▶ _Brief_
Repeat every entry in full. Match each line exactly.

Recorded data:
Segment Open

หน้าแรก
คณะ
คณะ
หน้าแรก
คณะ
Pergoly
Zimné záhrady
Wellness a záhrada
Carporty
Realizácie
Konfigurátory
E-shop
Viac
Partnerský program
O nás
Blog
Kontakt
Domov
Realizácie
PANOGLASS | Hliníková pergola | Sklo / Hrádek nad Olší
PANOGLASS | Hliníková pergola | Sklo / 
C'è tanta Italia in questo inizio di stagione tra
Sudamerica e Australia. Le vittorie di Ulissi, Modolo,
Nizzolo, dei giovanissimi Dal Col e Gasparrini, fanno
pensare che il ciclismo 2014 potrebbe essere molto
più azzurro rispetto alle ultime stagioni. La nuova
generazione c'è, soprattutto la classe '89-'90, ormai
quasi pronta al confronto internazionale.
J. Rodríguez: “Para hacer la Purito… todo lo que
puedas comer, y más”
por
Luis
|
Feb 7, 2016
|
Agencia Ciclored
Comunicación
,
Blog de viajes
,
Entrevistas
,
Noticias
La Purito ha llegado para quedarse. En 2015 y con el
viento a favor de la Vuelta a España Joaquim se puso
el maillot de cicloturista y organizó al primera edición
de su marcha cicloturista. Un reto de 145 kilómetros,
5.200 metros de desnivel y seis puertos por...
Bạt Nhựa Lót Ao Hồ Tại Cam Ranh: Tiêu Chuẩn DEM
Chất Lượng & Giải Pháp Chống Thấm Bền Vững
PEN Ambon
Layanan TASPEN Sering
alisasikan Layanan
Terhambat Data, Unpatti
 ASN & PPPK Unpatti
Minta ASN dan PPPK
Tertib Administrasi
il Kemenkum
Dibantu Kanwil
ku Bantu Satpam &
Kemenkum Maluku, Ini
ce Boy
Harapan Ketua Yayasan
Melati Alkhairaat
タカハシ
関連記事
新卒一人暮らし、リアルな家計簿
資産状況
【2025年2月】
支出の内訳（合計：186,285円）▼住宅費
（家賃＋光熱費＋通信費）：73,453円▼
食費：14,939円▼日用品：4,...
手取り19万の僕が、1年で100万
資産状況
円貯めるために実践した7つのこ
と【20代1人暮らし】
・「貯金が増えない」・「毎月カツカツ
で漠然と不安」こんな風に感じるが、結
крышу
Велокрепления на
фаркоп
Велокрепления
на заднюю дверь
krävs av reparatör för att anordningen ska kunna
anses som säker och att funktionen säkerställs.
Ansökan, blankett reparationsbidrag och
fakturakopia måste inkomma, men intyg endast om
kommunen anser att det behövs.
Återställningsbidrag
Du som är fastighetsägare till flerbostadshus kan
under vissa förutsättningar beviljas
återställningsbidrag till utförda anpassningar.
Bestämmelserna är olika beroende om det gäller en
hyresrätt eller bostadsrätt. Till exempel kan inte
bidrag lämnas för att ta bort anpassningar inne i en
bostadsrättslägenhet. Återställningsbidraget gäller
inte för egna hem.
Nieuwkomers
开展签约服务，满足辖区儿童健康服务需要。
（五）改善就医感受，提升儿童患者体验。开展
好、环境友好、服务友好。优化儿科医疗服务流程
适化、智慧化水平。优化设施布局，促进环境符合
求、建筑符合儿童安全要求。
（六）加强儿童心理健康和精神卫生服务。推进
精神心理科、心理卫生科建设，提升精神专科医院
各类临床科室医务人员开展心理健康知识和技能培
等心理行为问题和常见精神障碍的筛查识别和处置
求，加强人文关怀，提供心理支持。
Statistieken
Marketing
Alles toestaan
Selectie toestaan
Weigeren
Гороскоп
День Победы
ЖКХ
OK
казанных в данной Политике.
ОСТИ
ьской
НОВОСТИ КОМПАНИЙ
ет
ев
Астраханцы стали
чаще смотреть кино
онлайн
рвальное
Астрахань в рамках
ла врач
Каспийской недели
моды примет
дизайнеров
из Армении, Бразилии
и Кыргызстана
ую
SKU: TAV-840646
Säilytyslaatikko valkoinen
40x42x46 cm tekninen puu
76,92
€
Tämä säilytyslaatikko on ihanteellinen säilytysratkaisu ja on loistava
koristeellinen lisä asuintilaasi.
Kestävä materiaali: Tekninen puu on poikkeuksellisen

Segment Closed

▶ _Task output_
หน้าแรก
คณะ
คณะ
หน้าแรก
คณะ
Pergoly
Zimné záhrady
Wellness a záhrada
Carporty
Realizácie
Konfigurátory
E-shop
Viac
Partnerský program
O nás
Blog
Kontakt
Domov
Realizácie
PANOGLASS | Hliníková pergola | Sklo / Hrádek nad Olší
PANOGLASS | Hliníková pergola | Sklo / 
C'è tanta Italia in questo inizio di stagione tra
Sudamerica e Australia. Le vittorie di Ulissi, Modolo,
Nizzolo, dei giovanissimi Dal Col e Gasparrini, fanno
pensare che il ciclismo 2014 potrebbe essere molto
più azzurro rispetto alle ultime stagioni. La nuova
generazione c'è, soprattutto la classe '89-'90, ormai
quasi pronta al confronto internazionale.
J. Rodríguez: “Para hacer la Purito… todo lo que
puedas comer, y más”
por
Luis
|
Feb 7, 2016
|
Agencia Ciclored
Comunicación
,
Blog de viajes
,
Entrevistas
,
Noticias
La Purito ha llegado para quedarse. En 2015 y con el
viento a favor de la Vuelta a España Joaquim se puso
el maillot de cicloturista y organizó al primera edición
de su marcha cicloturista. Un reto de 145 kilómetros,
5.200 metros de desnivel y seis puertos por...
Bạt Nhựa Lót Ao Hồ Tại Cam Ranh: Tiêu Chuẩn DEM
Chất Lượng & Giải Pháp Chống Thấm Bền Vững
PEN Ambon
Layanan TASPEN Sering
alisasikan Layanan
Terhambat Data, Unpatti
 ASN & PPPK Unpatti
Minta ASN dan PPPK
Tertib Administrasi
il Kemenkum
Dibantu Kanwil
ku Bantu Satpam &
Kemenkum Maluku, Ini
ce Boy
Harapan Ketua Yayasan
Melati Alkhairaat
タカハシ
関連記事
新卒一人暮らし、リアルな家計簿
資産状況
【2025年2月】
支出の内訳（合計：186,285円）▼住宅費
（家賃＋光熱費＋通信費）：73,453円▼
食費：14,939円▼日用品：4,...
手取り19万の僕が、1年で100万
資産状況
円貯めるために実践した7つのこ
と【20代1人暮らし】
・「貯金が増えない」・「毎月カツカツ
で漠然と不安」こんな風に感じるが、結
крышу
Велокрепления на
фаркоп
Велокрепления
на заднюю дверь
krävs av reparatör för att anordningen ska kunna
anses som säker och att funktionen säkerställs.
Ansökan, blankett reparationsbidrag och
fakturakopia måste inkomma, men intyg endast om
kommunen anser att det behövs.
Återställningsbidrag
Du som är fastighetsägare till flerbostadshus kan
under vissa förutsättningar beviljas
återställningsbidrag till utförda anpassningar.
Bestämmelserna är olika beroende om det gäller en
hyresrätt eller bostadsrätt. Till exempel kan inte
bidrag lämnas för att ta bort anpassningar inne i en
bostadsrättslägenhet. Återställningsbidraget gäller
inte för egna hem.
Nieuwkomers
开展签约服务，满足辖区儿童健康服务需要。
（五）改善就医感受，提升儿童患者体验。开展
好、环境友好、服务友好。优化儿科医疗服务流程
适化、智慧化水平。优化设施布局，促进环境符合
求、建筑符合儿童安全要求。
（六）加强儿童心理健康和精神卫生服务。推进
精神心理科、心理卫生科建设，提升精神专科医院
各类临床科室医务人员开展心理健康知识和技能培
等心理行为问题和常见精神障碍的筛查识别和处置
求，加强人文关怀，提供心理支持。
Statistieken
Marketing
Alles toestaan
Selectie toestaan
Weigeren
Гороскоп
День Победы
ЖКХ
OK
казанных в данной Политике.
ОСТИ
ьской
НОВОСТИ КОМПАНИЙ
ет
ев
Астраханцы стали
чаще смотреть кино
онлайн
рвальное
Астрахань в рамках
ла врач
Каспийской недели
моды примет
дизайнеров
из Армении, Бразилии
и Кыргызстана
ую
SKU: TAV-840646
Säilytyslaatikko valkoinen
40x42x46 cm tekninen puu
76,92
€
Tämä säilytyslaatikko on ihanteellinen säilytysratkaisu ja on loistava
koristeellinen lisä asuintilaasi.
Kestävä materiaali: Tekninen puu on poikkeuksellisen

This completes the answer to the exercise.